There are tall targets like wide receiver Justin McGriff (6-6) and tight end Carson Terrell (6-5), as well as fleet-a-foot hands-men in Jordan Nathan and Savon Scarver over the top. It'll be up to junior quarterbacks Logan Bonner, who followed Anderson from Arkansas State, and Andrew Peasley to get them the ball.
"(Peasley) can use his legs really well," wide receiver Deven Thompkins told cachevalleydaily.com. "He's fast. He can get down the field and make those big plays with his legs, and he still has a great ball. Logan? He is more of a pocket passer. He's accurate with his pocket passing."
When Washington State Has the Ball
This isn't your older brother's Wazzu crew. It's just not expected to be the usual pass-happy bunch found in recent years at Martin Stadium, so don't expect whoever starts at quarterback — incumbent Jayden de Laura or graduate transfer Jarrett Guarantano to make like Luke Falk, Gardner Minshew, or Anthony Gordon and put up video-game passing stats.
Instead, the Cougars are primed to go on the attack with Max Borghi — one of the best running backs in the Pac-12 — and fellow senior running back Deon McIntosh. And why not when you've got the likes of All-Pac 12 first-team offensive tackle Abraham Lucas to help open holes?
Borghi weaved his way to 817 yards along the ground in 2019, while McIntosh had a solid 323 rushing yards in just four games last fall.
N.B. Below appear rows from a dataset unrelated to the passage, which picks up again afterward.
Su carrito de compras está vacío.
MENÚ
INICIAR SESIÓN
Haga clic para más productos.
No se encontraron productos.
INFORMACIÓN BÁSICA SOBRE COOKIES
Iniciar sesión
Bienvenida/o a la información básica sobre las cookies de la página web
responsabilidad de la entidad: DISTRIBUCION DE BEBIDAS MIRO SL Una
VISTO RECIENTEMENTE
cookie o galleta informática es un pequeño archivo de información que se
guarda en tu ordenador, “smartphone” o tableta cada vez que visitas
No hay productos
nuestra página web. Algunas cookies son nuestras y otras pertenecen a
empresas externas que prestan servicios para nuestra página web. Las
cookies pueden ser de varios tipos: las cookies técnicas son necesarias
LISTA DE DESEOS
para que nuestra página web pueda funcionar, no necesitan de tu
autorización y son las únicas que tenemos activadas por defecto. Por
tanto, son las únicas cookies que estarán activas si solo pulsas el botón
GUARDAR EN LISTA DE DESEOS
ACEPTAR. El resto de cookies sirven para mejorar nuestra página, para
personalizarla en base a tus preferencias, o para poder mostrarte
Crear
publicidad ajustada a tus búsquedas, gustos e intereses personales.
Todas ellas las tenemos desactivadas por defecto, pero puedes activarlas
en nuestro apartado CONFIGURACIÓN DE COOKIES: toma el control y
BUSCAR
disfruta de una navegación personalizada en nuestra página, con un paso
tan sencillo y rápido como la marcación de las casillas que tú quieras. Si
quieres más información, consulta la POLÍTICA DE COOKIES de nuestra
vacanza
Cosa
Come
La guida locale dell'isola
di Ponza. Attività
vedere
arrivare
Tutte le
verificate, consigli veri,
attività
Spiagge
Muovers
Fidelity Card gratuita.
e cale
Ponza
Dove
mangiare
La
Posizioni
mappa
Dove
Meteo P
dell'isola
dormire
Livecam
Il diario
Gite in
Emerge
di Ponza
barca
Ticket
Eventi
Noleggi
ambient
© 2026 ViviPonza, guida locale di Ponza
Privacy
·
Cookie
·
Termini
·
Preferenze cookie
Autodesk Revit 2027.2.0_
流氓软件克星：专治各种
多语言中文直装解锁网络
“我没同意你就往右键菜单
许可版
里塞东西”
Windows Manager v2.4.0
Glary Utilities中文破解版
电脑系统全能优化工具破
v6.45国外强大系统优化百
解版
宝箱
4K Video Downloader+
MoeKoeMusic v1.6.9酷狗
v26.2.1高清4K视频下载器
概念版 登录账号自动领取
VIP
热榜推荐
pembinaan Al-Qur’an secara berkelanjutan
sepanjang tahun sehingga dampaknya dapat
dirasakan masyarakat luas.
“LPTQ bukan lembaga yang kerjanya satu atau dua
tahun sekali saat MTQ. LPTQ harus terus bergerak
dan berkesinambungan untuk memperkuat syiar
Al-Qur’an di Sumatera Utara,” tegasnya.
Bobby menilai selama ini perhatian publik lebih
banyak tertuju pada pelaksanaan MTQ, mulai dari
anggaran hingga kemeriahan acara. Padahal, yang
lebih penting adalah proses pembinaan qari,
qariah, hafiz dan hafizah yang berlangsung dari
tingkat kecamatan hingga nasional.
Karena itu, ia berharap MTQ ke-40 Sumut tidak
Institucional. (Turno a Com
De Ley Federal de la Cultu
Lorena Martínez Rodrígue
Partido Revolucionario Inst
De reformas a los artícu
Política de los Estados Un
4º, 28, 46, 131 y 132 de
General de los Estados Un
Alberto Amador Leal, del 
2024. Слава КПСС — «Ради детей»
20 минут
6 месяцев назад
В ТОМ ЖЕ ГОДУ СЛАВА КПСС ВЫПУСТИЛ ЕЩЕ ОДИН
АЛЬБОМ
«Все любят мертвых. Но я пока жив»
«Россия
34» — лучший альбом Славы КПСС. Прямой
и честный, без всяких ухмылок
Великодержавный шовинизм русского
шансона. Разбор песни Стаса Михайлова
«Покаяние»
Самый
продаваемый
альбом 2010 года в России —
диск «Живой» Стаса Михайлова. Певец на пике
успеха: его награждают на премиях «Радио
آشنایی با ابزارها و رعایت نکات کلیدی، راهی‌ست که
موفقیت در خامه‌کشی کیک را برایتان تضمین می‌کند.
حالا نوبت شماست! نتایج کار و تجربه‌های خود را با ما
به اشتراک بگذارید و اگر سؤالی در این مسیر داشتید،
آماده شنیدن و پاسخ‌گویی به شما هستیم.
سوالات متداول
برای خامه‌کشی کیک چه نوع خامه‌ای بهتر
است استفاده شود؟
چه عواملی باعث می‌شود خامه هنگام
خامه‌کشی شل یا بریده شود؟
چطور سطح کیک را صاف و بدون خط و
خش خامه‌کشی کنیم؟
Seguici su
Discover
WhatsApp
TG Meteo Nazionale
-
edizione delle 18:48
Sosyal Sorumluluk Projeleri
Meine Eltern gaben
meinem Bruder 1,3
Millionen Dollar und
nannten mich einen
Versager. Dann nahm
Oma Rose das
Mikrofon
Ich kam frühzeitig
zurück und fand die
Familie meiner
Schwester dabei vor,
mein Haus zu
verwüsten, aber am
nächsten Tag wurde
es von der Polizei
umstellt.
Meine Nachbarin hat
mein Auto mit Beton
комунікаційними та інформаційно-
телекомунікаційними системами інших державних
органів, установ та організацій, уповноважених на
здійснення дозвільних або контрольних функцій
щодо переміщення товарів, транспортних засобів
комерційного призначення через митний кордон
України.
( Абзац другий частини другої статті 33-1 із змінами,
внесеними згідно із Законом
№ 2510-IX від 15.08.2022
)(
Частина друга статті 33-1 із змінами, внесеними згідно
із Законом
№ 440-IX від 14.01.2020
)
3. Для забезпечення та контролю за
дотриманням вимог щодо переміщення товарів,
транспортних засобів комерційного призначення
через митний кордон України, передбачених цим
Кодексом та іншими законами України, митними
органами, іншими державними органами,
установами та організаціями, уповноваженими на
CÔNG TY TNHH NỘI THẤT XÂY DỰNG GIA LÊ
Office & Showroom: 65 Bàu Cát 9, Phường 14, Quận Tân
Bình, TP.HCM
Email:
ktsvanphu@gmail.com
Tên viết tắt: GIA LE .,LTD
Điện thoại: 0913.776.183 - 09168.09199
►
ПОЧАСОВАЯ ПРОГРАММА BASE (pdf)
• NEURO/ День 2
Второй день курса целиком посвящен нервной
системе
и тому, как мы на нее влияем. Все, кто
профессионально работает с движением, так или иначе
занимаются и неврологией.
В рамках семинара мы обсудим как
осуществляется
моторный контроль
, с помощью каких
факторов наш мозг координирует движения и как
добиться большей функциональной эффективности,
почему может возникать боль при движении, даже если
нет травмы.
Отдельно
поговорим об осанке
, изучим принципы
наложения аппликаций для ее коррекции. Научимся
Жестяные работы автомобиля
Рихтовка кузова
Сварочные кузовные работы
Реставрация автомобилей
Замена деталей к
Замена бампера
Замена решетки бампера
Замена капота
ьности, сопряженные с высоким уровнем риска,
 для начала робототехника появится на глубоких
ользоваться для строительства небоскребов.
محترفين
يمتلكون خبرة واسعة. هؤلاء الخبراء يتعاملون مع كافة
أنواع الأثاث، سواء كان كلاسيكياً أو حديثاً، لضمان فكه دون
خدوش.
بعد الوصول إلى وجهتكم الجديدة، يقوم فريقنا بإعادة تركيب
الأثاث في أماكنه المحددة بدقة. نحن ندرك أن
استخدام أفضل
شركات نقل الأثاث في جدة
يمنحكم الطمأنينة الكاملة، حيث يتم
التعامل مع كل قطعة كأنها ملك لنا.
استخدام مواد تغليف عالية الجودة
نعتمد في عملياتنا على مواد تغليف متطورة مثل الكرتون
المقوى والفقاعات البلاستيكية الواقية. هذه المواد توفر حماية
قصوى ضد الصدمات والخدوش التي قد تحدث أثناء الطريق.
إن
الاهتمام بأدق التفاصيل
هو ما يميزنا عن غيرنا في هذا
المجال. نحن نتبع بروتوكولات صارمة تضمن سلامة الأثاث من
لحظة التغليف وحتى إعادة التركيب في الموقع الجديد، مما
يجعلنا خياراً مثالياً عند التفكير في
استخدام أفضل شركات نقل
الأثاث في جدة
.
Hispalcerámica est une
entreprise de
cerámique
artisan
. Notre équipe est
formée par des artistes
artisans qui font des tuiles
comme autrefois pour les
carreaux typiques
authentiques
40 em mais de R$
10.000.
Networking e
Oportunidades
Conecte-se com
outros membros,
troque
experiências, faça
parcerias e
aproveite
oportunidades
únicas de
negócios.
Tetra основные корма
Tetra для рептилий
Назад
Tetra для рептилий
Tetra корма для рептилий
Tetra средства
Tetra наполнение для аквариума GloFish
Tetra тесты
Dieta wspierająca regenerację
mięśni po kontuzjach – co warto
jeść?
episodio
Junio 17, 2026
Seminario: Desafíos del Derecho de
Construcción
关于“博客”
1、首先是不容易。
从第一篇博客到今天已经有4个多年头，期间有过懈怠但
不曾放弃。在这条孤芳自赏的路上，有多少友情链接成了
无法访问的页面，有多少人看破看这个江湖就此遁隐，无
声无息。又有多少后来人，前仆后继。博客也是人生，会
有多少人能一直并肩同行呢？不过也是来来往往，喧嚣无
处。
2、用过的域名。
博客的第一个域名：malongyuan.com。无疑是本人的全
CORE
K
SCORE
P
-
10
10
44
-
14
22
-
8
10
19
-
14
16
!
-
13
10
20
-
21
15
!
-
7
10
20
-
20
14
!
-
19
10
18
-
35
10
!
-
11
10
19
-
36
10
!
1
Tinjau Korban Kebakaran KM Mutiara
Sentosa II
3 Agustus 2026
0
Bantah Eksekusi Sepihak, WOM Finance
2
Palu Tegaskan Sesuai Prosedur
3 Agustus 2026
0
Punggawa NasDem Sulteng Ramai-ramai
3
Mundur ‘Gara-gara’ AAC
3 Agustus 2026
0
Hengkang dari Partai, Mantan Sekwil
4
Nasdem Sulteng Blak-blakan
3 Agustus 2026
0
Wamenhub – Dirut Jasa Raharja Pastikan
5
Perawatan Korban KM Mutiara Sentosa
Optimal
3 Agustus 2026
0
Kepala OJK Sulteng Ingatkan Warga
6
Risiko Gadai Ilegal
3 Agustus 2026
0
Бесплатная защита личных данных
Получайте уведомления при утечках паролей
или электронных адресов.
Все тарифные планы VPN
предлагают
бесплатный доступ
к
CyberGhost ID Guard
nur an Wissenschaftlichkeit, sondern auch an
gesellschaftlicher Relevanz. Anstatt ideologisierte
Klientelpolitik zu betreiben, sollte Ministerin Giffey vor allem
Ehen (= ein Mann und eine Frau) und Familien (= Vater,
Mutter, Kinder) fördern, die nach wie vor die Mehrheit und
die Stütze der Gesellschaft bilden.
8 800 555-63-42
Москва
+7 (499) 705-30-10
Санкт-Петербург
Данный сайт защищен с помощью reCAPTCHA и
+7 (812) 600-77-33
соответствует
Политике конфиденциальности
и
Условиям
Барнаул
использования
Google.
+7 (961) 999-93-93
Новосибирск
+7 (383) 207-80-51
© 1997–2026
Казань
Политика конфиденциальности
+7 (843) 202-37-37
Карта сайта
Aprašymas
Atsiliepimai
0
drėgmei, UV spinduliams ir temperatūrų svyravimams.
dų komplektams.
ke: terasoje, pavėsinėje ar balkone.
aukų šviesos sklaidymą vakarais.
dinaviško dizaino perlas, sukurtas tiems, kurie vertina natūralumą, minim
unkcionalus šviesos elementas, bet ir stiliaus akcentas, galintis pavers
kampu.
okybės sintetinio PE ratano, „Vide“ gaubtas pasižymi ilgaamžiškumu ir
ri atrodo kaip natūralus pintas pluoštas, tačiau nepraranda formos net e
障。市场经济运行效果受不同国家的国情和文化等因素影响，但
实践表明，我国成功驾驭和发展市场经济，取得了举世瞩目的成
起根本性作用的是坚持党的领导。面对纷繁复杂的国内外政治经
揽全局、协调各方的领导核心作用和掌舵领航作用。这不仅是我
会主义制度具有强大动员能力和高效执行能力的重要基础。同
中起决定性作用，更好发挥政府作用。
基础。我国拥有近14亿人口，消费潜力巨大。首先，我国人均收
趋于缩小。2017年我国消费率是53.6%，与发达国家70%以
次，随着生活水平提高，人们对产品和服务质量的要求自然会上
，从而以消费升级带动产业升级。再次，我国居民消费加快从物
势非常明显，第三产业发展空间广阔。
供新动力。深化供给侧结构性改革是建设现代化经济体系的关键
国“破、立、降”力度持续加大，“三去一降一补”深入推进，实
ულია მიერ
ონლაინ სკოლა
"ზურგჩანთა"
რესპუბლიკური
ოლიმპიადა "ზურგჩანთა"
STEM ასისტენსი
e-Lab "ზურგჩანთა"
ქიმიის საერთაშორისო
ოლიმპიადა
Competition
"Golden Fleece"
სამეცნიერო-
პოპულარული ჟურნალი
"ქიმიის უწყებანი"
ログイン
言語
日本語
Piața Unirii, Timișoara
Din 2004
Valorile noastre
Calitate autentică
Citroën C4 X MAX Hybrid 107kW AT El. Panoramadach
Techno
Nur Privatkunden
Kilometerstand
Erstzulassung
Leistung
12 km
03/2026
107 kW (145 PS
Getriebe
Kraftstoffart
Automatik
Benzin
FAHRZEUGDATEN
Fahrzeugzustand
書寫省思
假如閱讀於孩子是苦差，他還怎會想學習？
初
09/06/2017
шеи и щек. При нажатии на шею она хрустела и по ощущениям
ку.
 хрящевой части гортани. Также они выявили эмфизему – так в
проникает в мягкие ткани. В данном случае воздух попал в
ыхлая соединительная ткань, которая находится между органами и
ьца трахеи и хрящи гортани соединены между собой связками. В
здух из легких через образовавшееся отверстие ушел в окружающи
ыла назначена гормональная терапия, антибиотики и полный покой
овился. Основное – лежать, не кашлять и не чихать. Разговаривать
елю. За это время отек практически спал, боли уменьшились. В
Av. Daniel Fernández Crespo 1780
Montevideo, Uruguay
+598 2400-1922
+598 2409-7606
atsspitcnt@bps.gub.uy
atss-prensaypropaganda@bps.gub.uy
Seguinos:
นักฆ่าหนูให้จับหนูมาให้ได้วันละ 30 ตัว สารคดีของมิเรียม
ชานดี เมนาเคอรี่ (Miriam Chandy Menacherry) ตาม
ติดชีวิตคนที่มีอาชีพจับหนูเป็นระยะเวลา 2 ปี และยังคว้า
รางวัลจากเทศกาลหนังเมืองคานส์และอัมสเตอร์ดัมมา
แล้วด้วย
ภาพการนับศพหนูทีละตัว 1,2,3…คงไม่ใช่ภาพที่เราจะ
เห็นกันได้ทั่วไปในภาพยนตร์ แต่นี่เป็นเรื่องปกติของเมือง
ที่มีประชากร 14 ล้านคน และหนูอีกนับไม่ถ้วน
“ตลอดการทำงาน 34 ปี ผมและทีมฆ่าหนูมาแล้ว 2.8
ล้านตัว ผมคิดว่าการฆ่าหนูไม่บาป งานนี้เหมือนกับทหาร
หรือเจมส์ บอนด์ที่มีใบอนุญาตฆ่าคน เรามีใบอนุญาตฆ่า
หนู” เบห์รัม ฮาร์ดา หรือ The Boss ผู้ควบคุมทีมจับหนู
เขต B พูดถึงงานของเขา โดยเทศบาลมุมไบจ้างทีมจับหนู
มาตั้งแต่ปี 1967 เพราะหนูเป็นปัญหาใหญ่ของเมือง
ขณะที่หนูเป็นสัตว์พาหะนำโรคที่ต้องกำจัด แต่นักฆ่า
Borghi also is a major threat out of the backfield, as evidenced by his 86 catches for 597 yards and five scores two seasons ago.
"He can play — there's no doubt," Anderson told reporters. "He's a physical runner. He missed some time (last year), but we expect him to come with his very best."
Cougars fans expect it, as well.
It's been 60 years since Utah State and Washington State have squared off on the football field. So let's throw that and the 2-1 Wazzu series edge out the window and focus on 2021.
This game will be decided by whether the Cougars' pass defense, which struggled mightily last season, can contain the Aggies' receivers. It says here it will be a challenge, but that unit will do enough.
The biggest reason why the Cougars will get it done is that they'll be energized by the 32,952 fans on hand — something they've long awaited to see again.
And that will mean a happy day for Nick Rolovich during troubled times for Washington State's head coach. He's faced criticism regarding his response to a state mandate requiring COVID-19 vaccinations, and he's at the center of a lawsuit launched by former player Kassidy Woods accusing Rolovich and WSU of breach of contract, violating Woods' civil rights, and concealing COVID-19 cases at the school.
A win on Saturday night would soften the pressure that comes with all that.